Fui ofendido pelas palavras dele. Como ele sabia que minha alma não valeria cem mil?! Oras, ele não me conhecia, eu poderia ser um santo com auréola e tudo, foi um descaramento. Só podia ser um argumento para pagar menos.
- Cinquenta mil e eu vendo.
- Se olhe no espelho, rapaz. Sua alma não vale tudo isso.
- Cara, como você é filho da puta. Senta do meu lado e diz que minha alma não vale nada! Quem você pensa que é? Trinta mil.
- Dou quinhentos reais pela sua alma.
-Quinhentos reais?! É menos que um salário mínimo. Minha alma não vale tão pouco. Nada feito.
- Os leitores já estão cansados e alguns já desistiram. Em respeito a eles ofereço um salário mínimo pela sua alma.
Pensei bem e sorri para o louco desvairado.
- Ok, eu vendo. Pelo menos um salário mínimo é uma medida respeitável.

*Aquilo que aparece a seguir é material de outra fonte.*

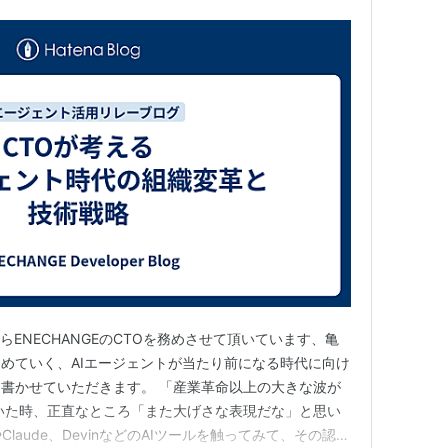
らENECHANGEのCTOを務めさせて頂いています、亀
めていく、AIエージェントが当たり前になる時代に向け
書かせていただきます。 「産業革命以上の大きな波が
いた時、正直なところ「また大げさな表現だな」と思い
Claude、DevinなどのAIツールを触ってみて、その認識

- Se você acha. Bom, aqui está o seu dinheiro. - tirou R$ 620,00 da maleta e me entregou. Aceitei o dinheiro sorrindo tentando descobrir as câmeras da pegadinha ou a falsidade do dinheiro. O homem se levantou e foi embora. Não podia acreditar no que tinha acontecido, ainda mais quando descobri que o dinheiro era verdadeiro. Já fazem sete anos que essa transação misteriosa aconteceu e, cientificamente falando, apenas um doido me deu dinheiro de graça. Espiritualmente falando...bom...não sei....será? Toda noite dou uma examinada em meus olhos e fito o espelho por minutos atrás de um vestígio da alma. Até comparo fotos de antes e depois para ver se existe diferença, mas não encontro nada. Será que vendi mesmo minha alma? Como saber? certamente um dia saberei.
E o pior é que foi bem na frente da igreja.